(Beginning of Given data)
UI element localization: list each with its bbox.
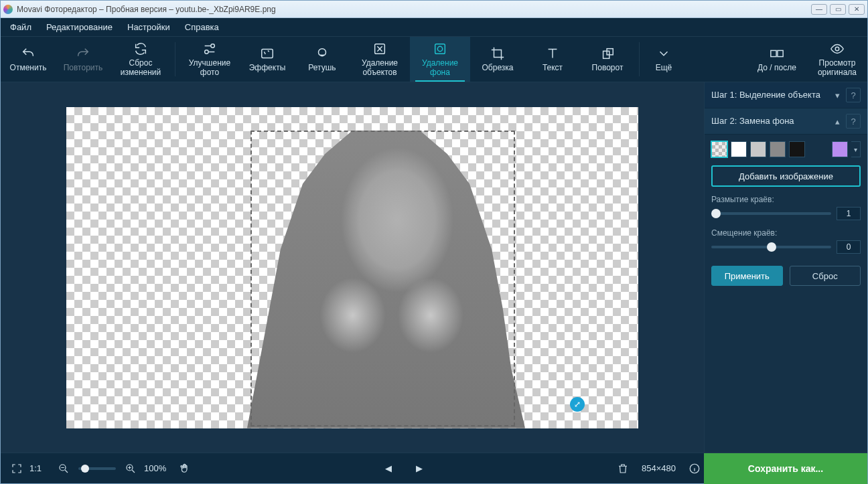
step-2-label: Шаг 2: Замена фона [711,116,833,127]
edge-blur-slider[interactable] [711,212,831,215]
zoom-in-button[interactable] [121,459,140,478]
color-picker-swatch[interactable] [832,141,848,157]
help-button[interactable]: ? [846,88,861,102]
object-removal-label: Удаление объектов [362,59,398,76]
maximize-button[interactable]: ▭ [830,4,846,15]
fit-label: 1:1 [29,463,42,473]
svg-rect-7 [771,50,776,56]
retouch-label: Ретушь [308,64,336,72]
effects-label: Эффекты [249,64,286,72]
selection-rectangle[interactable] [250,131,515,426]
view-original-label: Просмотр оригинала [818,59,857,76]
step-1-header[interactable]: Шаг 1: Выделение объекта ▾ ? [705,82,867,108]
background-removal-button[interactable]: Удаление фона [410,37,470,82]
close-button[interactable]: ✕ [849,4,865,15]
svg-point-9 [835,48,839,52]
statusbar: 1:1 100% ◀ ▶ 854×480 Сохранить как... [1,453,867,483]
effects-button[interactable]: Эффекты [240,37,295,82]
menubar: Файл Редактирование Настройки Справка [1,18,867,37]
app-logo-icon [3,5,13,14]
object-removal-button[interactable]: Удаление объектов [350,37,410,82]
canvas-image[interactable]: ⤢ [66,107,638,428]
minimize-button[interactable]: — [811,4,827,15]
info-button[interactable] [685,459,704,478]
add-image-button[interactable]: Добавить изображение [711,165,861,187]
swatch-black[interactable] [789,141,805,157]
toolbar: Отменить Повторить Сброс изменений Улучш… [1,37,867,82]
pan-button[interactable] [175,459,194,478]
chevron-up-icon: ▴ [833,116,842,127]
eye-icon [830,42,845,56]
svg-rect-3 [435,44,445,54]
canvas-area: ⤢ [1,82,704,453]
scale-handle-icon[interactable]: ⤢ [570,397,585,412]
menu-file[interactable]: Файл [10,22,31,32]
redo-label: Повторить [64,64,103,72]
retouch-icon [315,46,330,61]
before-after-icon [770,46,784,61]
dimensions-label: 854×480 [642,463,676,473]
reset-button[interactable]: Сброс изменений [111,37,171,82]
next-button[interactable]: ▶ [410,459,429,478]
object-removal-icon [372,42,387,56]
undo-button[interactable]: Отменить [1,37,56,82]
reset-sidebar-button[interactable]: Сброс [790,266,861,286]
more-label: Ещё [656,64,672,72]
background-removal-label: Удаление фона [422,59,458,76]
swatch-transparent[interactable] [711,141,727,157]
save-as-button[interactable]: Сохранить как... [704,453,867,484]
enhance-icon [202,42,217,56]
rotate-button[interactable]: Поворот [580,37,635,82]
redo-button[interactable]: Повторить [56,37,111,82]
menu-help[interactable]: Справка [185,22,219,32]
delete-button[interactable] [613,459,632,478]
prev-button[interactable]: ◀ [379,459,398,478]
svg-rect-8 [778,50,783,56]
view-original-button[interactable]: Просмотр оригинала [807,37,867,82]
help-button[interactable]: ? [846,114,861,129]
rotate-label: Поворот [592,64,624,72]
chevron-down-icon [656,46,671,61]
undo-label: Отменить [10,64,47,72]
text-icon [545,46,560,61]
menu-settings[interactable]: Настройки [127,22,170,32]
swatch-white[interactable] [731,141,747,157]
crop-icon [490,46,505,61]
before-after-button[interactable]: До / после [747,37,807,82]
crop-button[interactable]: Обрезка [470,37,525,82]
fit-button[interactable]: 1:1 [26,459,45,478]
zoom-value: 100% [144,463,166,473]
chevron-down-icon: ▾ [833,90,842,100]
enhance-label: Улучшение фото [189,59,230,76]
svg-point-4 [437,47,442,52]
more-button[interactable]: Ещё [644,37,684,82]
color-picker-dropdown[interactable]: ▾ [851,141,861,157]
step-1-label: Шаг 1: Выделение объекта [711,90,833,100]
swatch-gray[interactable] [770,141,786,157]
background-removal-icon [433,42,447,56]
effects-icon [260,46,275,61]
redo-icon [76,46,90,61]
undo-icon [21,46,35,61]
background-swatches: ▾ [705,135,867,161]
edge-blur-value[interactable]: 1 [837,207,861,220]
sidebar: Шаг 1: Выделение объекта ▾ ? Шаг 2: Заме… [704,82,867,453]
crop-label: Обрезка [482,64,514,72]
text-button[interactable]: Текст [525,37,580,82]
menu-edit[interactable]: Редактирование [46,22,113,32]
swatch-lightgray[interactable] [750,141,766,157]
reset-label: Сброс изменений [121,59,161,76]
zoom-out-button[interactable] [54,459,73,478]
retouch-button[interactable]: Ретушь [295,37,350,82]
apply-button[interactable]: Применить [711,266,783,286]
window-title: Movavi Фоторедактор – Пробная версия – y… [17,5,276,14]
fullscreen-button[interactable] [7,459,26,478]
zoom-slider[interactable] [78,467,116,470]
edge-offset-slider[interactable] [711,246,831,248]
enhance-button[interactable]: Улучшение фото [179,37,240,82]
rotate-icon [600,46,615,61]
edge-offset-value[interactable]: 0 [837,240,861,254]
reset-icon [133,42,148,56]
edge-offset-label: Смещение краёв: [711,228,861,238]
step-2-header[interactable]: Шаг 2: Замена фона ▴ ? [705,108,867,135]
(End of Given data)
## Problem to work on:
Word for word, repeat each record above; leave out every picture.

## Answer space:
UI element localization: list each with its bbox.
step-2-label: Шаг 2: Замена фона [711,116,833,127]
edge-blur-slider[interactable] [711,212,831,215]
zoom-in-button[interactable] [121,459,140,478]
color-picker-swatch[interactable] [832,141,848,157]
help-button[interactable]: ? [846,88,861,102]
object-removal-label: Удаление объектов [362,59,398,76]
maximize-button[interactable]: ▭ [830,4,846,15]
fit-label: 1:1 [29,463,42,473]
svg-rect-7 [771,50,776,56]
retouch-label: Ретушь [308,64,336,72]
effects-label: Эффекты [249,64,286,72]
selection-rectangle[interactable] [250,131,515,426]
view-original-label: Просмотр оригинала [818,59,857,76]
step-1-header[interactable]: Шаг 1: Выделение объекта ▾ ? [705,82,867,108]
background-removal-button[interactable]: Удаление фона [410,37,470,82]
close-button[interactable]: ✕ [849,4,865,15]
svg-point-9 [835,48,839,52]
statusbar: 1:1 100% ◀ ▶ 854×480 Сохранить как... [1,453,867,483]
effects-button[interactable]: Эффекты [240,37,295,82]
menubar: Файл Редактирование Настройки Справка [1,18,867,37]
app-logo-icon [3,5,13,14]
object-removal-button[interactable]: Удаление объектов [350,37,410,82]
canvas-image[interactable]: ⤢ [66,107,638,428]
minimize-button[interactable]: — [811,4,827,15]
info-button[interactable] [685,459,704,478]
add-image-button[interactable]: Добавить изображение [711,165,861,187]
swatch-black[interactable] [789,141,805,157]
toolbar: Отменить Повторить Сброс изменений Улучш… [1,37,867,82]
pan-button[interactable] [175,459,194,478]
chevron-up-icon: ▴ [833,116,842,127]
eye-icon [830,42,845,56]
svg-rect-3 [435,44,445,54]
canvas-area: ⤢ [1,82,704,453]
scale-handle-icon[interactable]: ⤢ [570,397,585,412]
menu-file[interactable]: Файл [10,22,31,32]
redo-label: Повторить [64,64,103,72]
retouch-icon [315,46,330,61]
before-after-icon [770,46,784,61]
dimensions-label: 854×480 [642,463,676,473]
reset-button[interactable]: Сброс изменений [111,37,171,82]
next-button[interactable]: ▶ [410,459,429,478]
object-removal-icon [372,42,387,56]
undo-button[interactable]: Отменить [1,37,56,82]
reset-sidebar-button[interactable]: Сброс [790,266,861,286]
more-label: Ещё [656,64,672,72]
background-removal-label: Удаление фона [422,59,458,76]
swatch-transparent[interactable] [711,141,727,157]
save-as-button[interactable]: Сохранить как... [704,453,867,484]
enhance-icon [202,42,217,56]
rotate-button[interactable]: Поворот [580,37,635,82]
redo-button[interactable]: Повторить [56,37,111,82]
menu-help[interactable]: Справка [185,22,219,32]
delete-button[interactable] [613,459,632,478]
prev-button[interactable]: ◀ [379,459,398,478]
svg-rect-8 [778,50,783,56]
view-original-button[interactable]: Просмотр оригинала [807,37,867,82]
help-button[interactable]: ? [846,114,861,129]
rotate-label: Поворот [592,64,624,72]
chevron-down-icon [656,46,671,61]
undo-label: Отменить [10,64,47,72]
text-icon [545,46,560,61]
menu-settings[interactable]: Настройки [127,22,170,32]
swatch-white[interactable] [731,141,747,157]
crop-icon [490,46,505,61]
before-after-button[interactable]: До / после [747,37,807,82]
crop-button[interactable]: Обрезка [470,37,525,82]
fit-button[interactable]: 1:1 [26,459,45,478]
zoom-value: 100% [144,463,166,473]
chevron-down-icon: ▾ [833,90,842,100]
enhance-label: Улучшение фото [189,59,230,76]
svg-point-4 [437,47,442,52]
more-button[interactable]: Ещё [644,37,684,82]
color-picker-dropdown[interactable]: ▾ [851,141,861,157]
step-1-label: Шаг 1: Выделение объекта [711,90,833,100]
swatch-gray[interactable] [770,141,786,157]
background-removal-icon [433,42,447,56]
effects-icon [260,46,275,61]
redo-icon [76,46,90,61]
undo-icon [21,46,35,61]
background-swatches: ▾ [705,135,867,161]
edge-blur-value[interactable]: 1 [837,207,861,220]
sidebar: Шаг 1: Выделение объекта ▾ ? Шаг 2: Заме… [704,82,867,453]
crop-label: Обрезка [482,64,514,72]
text-button[interactable]: Текст [525,37,580,82]
menu-edit[interactable]: Редактирование [46,22,113,32]
swatch-lightgray[interactable] [750,141,766,157]
reset-label: Сброс изменений [121,59,161,76]
zoom-out-button[interactable] [54,459,73,478]
retouch-button[interactable]: Ретушь [295,37,350,82]
apply-button[interactable]: Применить [711,266,783,286]
window-title: Movavi Фоторедактор – Пробная версия – y… [17,5,276,14]
fullscreen-button[interactable] [7,459,26,478]
zoom-slider[interactable] [78,467,116,470]
edge-offset-slider[interactable] [711,246,831,248]
enhance-button[interactable]: Улучшение фото [179,37,240,82]
rotate-icon [600,46,615,61]
edge-offset-value[interactable]: 0 [837,240,861,254]
reset-icon [133,42,148,56]
edge-offset-label: Смещение краёв: [711,228,861,238]
step-2-header[interactable]: Шаг 2: Замена фона ▴ ? [705,108,867,135]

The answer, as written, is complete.